■ Material supplied
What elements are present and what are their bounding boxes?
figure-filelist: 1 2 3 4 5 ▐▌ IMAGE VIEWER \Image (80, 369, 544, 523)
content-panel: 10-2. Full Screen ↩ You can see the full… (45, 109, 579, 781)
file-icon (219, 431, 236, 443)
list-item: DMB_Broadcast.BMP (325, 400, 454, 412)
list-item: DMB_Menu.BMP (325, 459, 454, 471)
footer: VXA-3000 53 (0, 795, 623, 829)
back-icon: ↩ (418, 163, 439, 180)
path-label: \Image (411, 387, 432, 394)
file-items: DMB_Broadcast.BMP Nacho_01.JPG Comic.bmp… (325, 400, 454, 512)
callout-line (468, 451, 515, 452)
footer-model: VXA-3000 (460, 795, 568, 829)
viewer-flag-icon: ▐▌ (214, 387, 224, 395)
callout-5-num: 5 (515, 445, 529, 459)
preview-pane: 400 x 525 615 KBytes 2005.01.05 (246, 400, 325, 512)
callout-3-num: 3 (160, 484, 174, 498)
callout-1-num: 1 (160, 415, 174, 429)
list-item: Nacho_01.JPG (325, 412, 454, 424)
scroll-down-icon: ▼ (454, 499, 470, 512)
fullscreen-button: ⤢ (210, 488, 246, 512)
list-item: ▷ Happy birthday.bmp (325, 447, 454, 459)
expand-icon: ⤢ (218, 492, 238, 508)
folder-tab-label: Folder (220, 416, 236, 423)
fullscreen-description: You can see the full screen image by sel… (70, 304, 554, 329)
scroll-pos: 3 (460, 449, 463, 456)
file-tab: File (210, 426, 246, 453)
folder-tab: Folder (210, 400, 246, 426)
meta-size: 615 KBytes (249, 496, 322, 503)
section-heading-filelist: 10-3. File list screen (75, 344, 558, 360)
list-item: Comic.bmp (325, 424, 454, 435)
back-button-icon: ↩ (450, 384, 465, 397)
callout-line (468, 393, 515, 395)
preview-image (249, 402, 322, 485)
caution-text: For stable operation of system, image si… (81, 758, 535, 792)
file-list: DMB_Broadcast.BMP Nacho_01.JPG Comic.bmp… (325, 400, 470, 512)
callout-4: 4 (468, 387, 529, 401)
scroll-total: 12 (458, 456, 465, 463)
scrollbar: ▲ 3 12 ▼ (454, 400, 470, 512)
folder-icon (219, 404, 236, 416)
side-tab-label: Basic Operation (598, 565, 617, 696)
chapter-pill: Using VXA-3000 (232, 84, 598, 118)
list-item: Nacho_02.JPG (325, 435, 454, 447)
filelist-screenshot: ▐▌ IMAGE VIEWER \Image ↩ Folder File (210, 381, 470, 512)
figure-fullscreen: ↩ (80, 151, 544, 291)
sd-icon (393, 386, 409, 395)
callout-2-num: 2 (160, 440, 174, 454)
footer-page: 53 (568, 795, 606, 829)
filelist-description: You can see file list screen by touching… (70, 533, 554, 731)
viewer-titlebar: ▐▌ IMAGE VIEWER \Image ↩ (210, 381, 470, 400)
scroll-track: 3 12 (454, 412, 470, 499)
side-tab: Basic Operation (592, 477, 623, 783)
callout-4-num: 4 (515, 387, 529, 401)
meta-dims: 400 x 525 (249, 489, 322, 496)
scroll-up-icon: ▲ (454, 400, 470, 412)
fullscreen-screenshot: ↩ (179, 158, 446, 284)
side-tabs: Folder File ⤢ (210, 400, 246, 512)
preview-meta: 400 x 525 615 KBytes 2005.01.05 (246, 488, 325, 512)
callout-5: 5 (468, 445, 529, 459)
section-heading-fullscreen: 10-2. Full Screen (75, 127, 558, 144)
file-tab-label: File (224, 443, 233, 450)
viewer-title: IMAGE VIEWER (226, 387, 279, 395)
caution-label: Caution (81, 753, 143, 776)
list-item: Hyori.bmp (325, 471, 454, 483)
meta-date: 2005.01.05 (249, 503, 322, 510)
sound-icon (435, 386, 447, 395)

---

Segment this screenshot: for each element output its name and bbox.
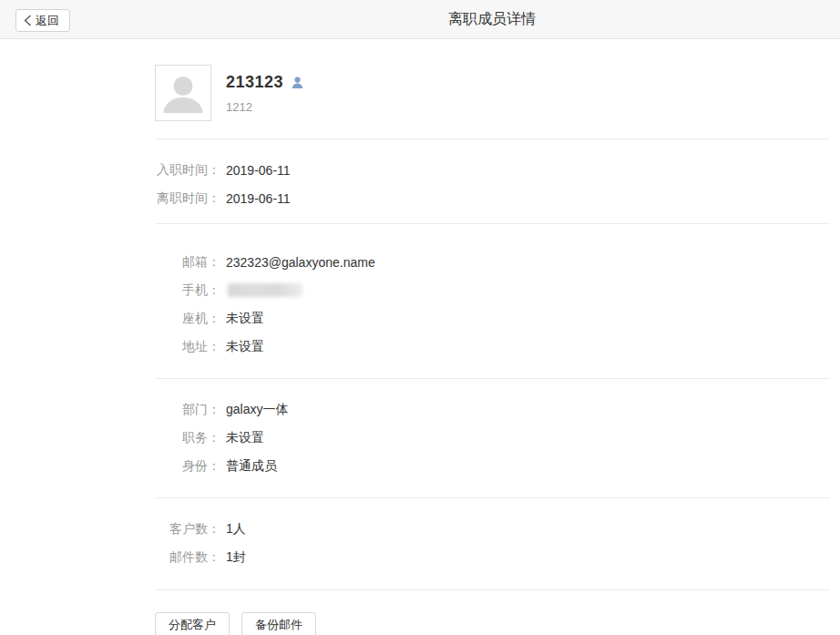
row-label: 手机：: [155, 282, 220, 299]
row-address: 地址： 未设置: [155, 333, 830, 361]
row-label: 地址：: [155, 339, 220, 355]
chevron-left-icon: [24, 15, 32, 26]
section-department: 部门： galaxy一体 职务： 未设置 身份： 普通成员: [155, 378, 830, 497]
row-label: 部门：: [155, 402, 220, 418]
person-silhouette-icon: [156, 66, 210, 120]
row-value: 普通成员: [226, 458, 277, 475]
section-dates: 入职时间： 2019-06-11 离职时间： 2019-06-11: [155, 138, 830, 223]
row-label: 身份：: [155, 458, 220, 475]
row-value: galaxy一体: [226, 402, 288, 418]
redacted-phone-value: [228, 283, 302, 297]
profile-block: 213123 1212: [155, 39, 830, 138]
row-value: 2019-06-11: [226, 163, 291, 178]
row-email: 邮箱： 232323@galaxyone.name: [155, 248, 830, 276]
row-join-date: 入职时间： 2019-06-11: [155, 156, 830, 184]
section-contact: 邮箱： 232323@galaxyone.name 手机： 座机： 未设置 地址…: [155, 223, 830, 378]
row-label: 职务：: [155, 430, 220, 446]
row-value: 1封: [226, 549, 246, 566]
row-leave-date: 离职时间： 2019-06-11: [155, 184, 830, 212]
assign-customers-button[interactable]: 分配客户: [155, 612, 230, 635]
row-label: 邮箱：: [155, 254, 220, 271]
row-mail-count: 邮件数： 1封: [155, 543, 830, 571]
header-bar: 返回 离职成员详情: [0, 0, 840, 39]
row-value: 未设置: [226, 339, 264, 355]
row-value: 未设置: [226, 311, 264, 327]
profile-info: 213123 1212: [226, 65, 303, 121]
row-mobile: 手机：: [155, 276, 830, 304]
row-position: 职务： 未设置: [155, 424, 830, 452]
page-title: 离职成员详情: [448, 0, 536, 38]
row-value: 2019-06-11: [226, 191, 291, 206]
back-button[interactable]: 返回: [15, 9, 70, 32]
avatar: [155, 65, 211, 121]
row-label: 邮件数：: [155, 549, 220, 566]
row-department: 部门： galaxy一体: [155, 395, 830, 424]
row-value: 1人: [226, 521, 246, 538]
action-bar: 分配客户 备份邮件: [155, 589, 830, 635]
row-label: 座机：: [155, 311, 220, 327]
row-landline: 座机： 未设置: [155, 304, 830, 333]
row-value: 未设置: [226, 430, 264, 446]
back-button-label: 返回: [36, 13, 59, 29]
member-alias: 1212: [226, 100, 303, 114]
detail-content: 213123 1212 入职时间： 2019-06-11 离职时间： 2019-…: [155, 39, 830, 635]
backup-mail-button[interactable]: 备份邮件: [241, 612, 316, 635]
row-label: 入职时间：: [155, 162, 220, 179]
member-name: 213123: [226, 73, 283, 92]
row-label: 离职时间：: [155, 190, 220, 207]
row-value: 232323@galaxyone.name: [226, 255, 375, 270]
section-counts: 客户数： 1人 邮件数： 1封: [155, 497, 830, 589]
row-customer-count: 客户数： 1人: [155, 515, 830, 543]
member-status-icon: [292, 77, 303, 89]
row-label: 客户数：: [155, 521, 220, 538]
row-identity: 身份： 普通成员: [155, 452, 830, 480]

■ Task statement
Every line of the data above that includes "入职时间" should be listed.

■ Task result
section-dates: 入职时间： 2019-06-11 离职时间： 2019-06-11: [155, 138, 830, 223]
row-join-date: 入职时间： 2019-06-11: [155, 156, 830, 184]
detail-content: 213123 1212 入职时间： 2019-06-11 离职时间： 2019-…: [155, 39, 830, 635]
row-label: 入职时间：: [155, 162, 220, 179]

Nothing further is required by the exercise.